富柏村日剩

香港で2000年02月24日から毎日綴り始めた日記ブログ 現在は身在日本

fookpaktsuen2016-10-12

農暦九月十二日。早晩にFCCで軽めの夕食のつもりが地下の厨房の大規模改修済んでフルメニュー復活、久々にビーフストロガノフを飰す。ミントのジェラートプロ野球パリーグのCS第一戦をネット速報で見ると日本ハムが7番のレアード、大谷のヒットに続き大野のバントをソフトバンクのピッチャー武田のエラーで無死満塁といふ場面に遭遇。1番に戻り西川の適時打で2点先制、近藤も続き4点目となれば先発の大谷がソフトバンクを1安打に抑へる好投で「もはや勝ち」だが中田がやつと(今更だが)2ランで6対0で勝ち。市大会堂。

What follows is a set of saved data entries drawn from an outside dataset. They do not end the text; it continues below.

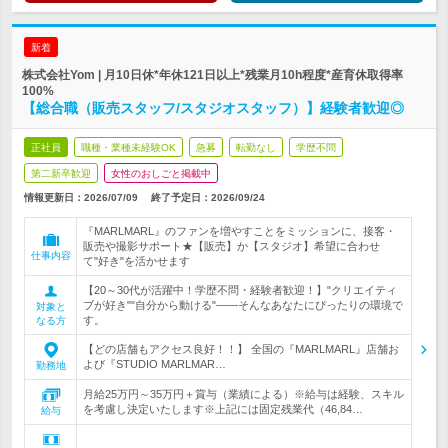
新着
株式会社Yom | 月10日休*年休121日以上*残業月10h程度*産育休取得率
100%
【総合職（販売スタッフ/スタジオスタッフ）】経験者歓迎◎
正社員
職種・業種未経験OK
急募
転勤なし
学歴不問
第二新卒歓迎
女性のおしごと掲載中
情報更新日：2026/07/09
終了予定日：
2026/09/24
『MARLMARL』のファンを増やすことをミッションに、接客・
販売や撮影サポート★【販売】か【スタジオ】希望に合わせ
仕事内容
て"好き"を活かせます
【20～30代が活躍中！学歴不問・経験者歓迎！】"クリエイティ
ブが好き""自分から動ける"――そんなあなたにぴったりの環境で
対象と
す。
なる方
【どの店舗もアクセス良好！！】 全国の『MARLMARL』店舗お
よび『STUDIO MARLMAR…
勤務地
月給25万円～35万円＋賞与（業績による）※給与は経験、スキル
を考慮し決定いたします※上記には固定残業代（46,84…
給与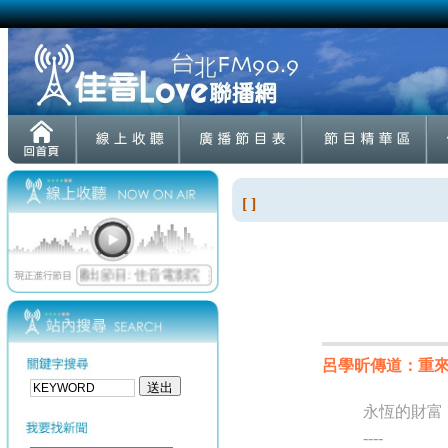
[ ]
呂學昕傳道：重來的力
永恆的財富
----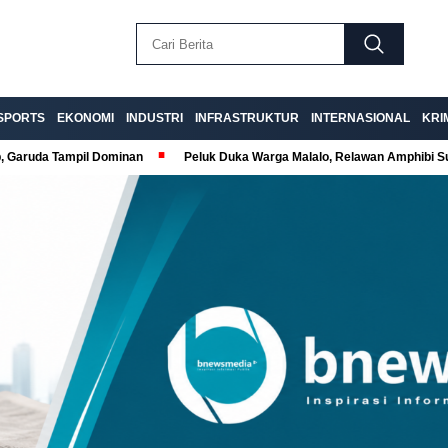
SPORTS
EKONOMI
INDUSTRI
INFRASTRUKTUR
INTERNASIONAL
KRI
p, Garuda Tampil Dominan
Peluk Duka Warga Malalo, Relawan Amphibi 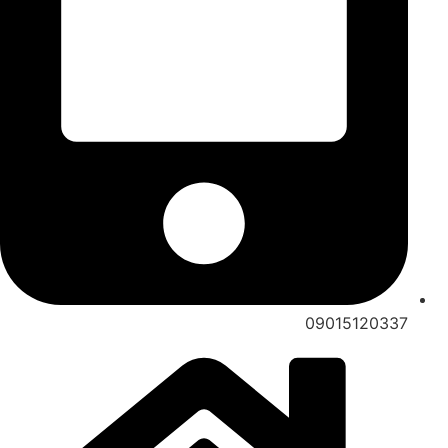
09015120337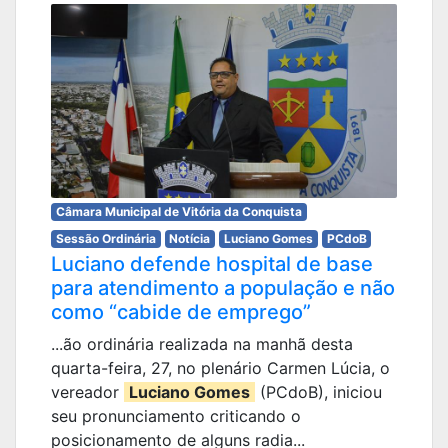
Câmara Municipal de Vitória da Conquista
Sessão Ordinária
Notícia
Luciano Gomes
PCdoB
Luciano defende hospital de base
para atendimento a população e não
como “cabide de emprego”
...ão ordinária realizada na manhã desta
quarta-feira, 27, no plenário Carmen Lúcia, o
vereador
Luciano Gomes
(PCdoB), iniciou
seu pronunciamento criticando o
posicionamento de alguns radia...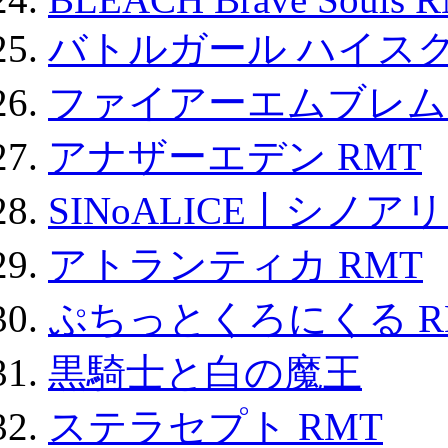
バトルガール ハイスク
ファイアーエムブレム F
アナザーエデン RMT
SINoALICE丨シノア
アトランティカ RMT
ぷちっとくろにくる R
黒騎士と白の魔王
ステラセプト RMT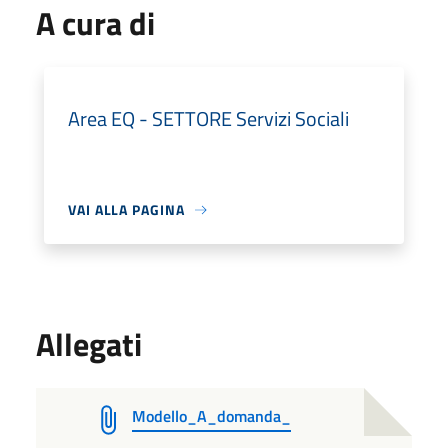
A cura di
Area EQ - SETTORE Servizi Sociali
VAI ALLA PAGINA
Allegati
Modello_A_domanda_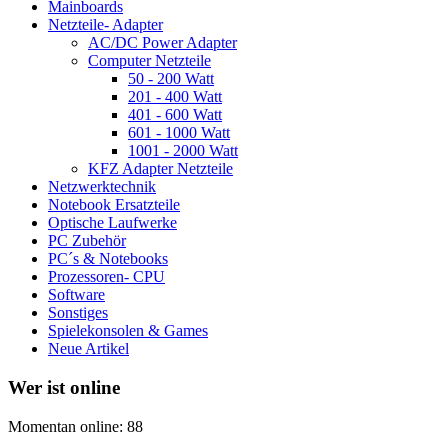
Mainboards
Netzteile- Adapter
AC/DC Power Adapter
Computer Netzteile
50 - 200 Watt
201 - 400 Watt
401 - 600 Watt
601 - 1000 Watt
1001 - 2000 Watt
KFZ Adapter Netzteile
Netzwerktechnik
Notebook Ersatzteile
Optische Laufwerke
PC Zubehör
PC´s & Notebooks
Prozessoren- CPU
Software
Sonstiges
Spielekonsolen & Games
Neue Artikel
Wer ist online
Momentan online: 88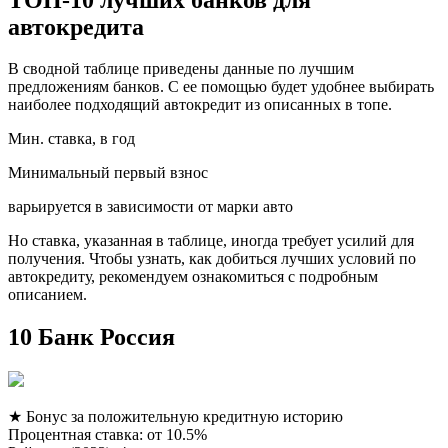
автокредита
В сводной таблице приведены данные по лучшим
предложениям банков. С ее помощью будет удобнее выбирать
наиболее подходящий автокредит из описанных в топе.
Мин. ставка, в год
Минимальный первый взнос
варьируется в зависимости от марки авто
Но ставка, указанная в таблице, иногда требует усилий для
получения. Чтобы узнать, как добиться лучших условий по
автокредиту, рекомендуем ознакомиться с подробным
описанием.
10 Банк Россия
★ Бонус за положительную кредитную историю
Процентная ставка: от 10.5%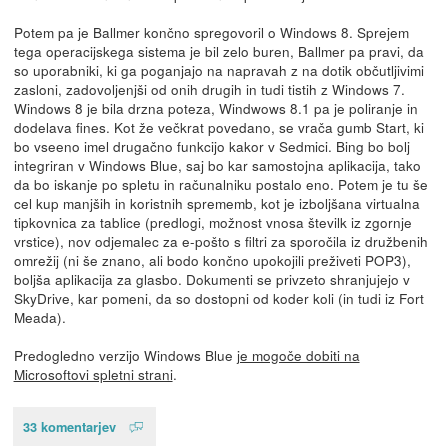
Potem pa je Ballmer končno spregovoril o Windows 8. Sprejem
tega operacijskega sistema je bil zelo buren, Ballmer pa pravi, da
so uporabniki, ki ga poganjajo na napravah z na dotik občutljivimi
zasloni, zadovoljenjši od onih drugih in tudi tistih z Windows 7.
Windows 8 je bila drzna poteza, Windwows 8.1 pa je poliranje in
dodelava fines. Kot že večkrat povedano, se vrača gumb Start, ki
bo vseeno imel drugačno funkcijo kakor v Sedmici. Bing bo bolj
integriran v Windows Blue, saj bo kar samostojna aplikacija, tako
da bo iskanje po spletu in računalniku postalo eno. Potem je tu še
cel kup manjših in koristnih sprememb, kot je izboljšana virtualna
tipkovnica za tablice (predlogi, možnost vnosa številk iz zgornje
vrstice), nov odjemalec za e-pošto s filtri za sporočila iz družbenih
omrežij (ni še znano, ali bodo končno upokojili preživeti POP3),
boljša aplikacija za glasbo. Dokumenti se privzeto shranjujejo v
SkyDrive, kar pomeni, da so dostopni od koder koli (in tudi iz Fort
Meada).
Predogledno verzijo Windows Blue
je mogoče dobiti na
Microsoftovi spletni strani
.
33 komentarjev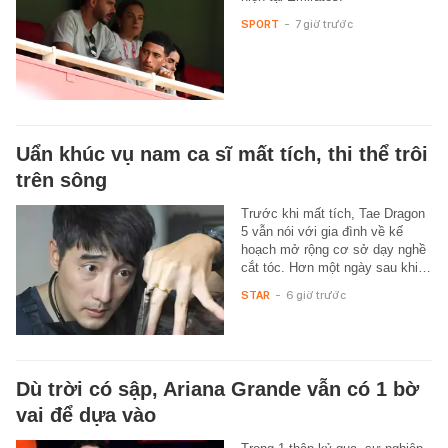
SPORT
-
7 giờ trước
Uẩn khúc vụ nam ca sĩ mất tích, thi thể trôi
trên sông
Trước khi mất tích, Tae Dragon
5 vẫn nói với gia đình về kế
hoạch mở rộng cơ sở dạy nghề
cắt tóc. Hơn một ngày sau khi…
STAR
-
6 giờ trước
Dù trời có sập, Ariana Grande vẫn có 1 bờ
vai để dựa vào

香港蕭邦社主催の香港国際ピアノコンクールも第4回となり今回も家人は何度も足を運んでゐたが決勝まで済んで今晩は陪審役のピアノ大家が弦楽四重奏団 (The Logos Chamber Group)と組んでの演奏会。アタシにとつて音楽会は実に昨年11月に深圳で牛牛のピアノリサイタル以来。今年7月はこの市大会堂でArcadi Volodosのピアノリサイタルもあつたが本人体調不良で休演。で今晩だがTigran Alikhanovがショスタコーヴィッチのピアノ五重奏曲ト短調Op.57に始まりStefan Vladorによるブラームスピアノ五重奏曲短調Op.34で最後にMikhail Voskresenskyでドボルザークピアノ五重奏曲イ長調Op.81とかなり濃く充実した内容。陪審団の並ぶ中央列の席だつたため隣のReservedの席に途中から李名強先生ご夫妻座られ、その向かふにはピーター=フランクル先生、ゲーリー=グラフマン先生ご夫妻ら錚々たるピアニスト。
▼ドイツのドレスデンの新聞「ザクセン」は事件記事で容疑者の国籍明記ルールを導入。昨年90万人の難民移民の流入で多くの犯罪や事件が彼らによつて引き起こされてゐると考へがちな市民に実情を知らせようといふ狙ひ。「深夜、駅で酔つた5人のドイツ人が……」と記事にすることで犯罪や事件の多くが自国民によるものであることがわかる。画期的。
東京新聞夕刊で岡野弘彦先生の回顧録室生犀星の話。弘彦が折口先生の遣ひで犀星宅に出向くと弘彦を見て「君が春洋さんのあとを務めるのですか、引き締まったいい体で力も強かった、惜しい人を亡くした」と犀星。折口先生亡くなる前の年の夏、軽井沢の借家で、犀星先生訪ねてきて、折口は二階に、弘彦は埃除けに頭に手拭ひかぶり台所で火を焚いてゐたら、その姿を見て女性だと思つた犀星「折口さんの家に女性がいるはずがない」と思つて帰つてしまつた、と……一寸いゝ話。『折口信夫の晩年』が読みたくなる。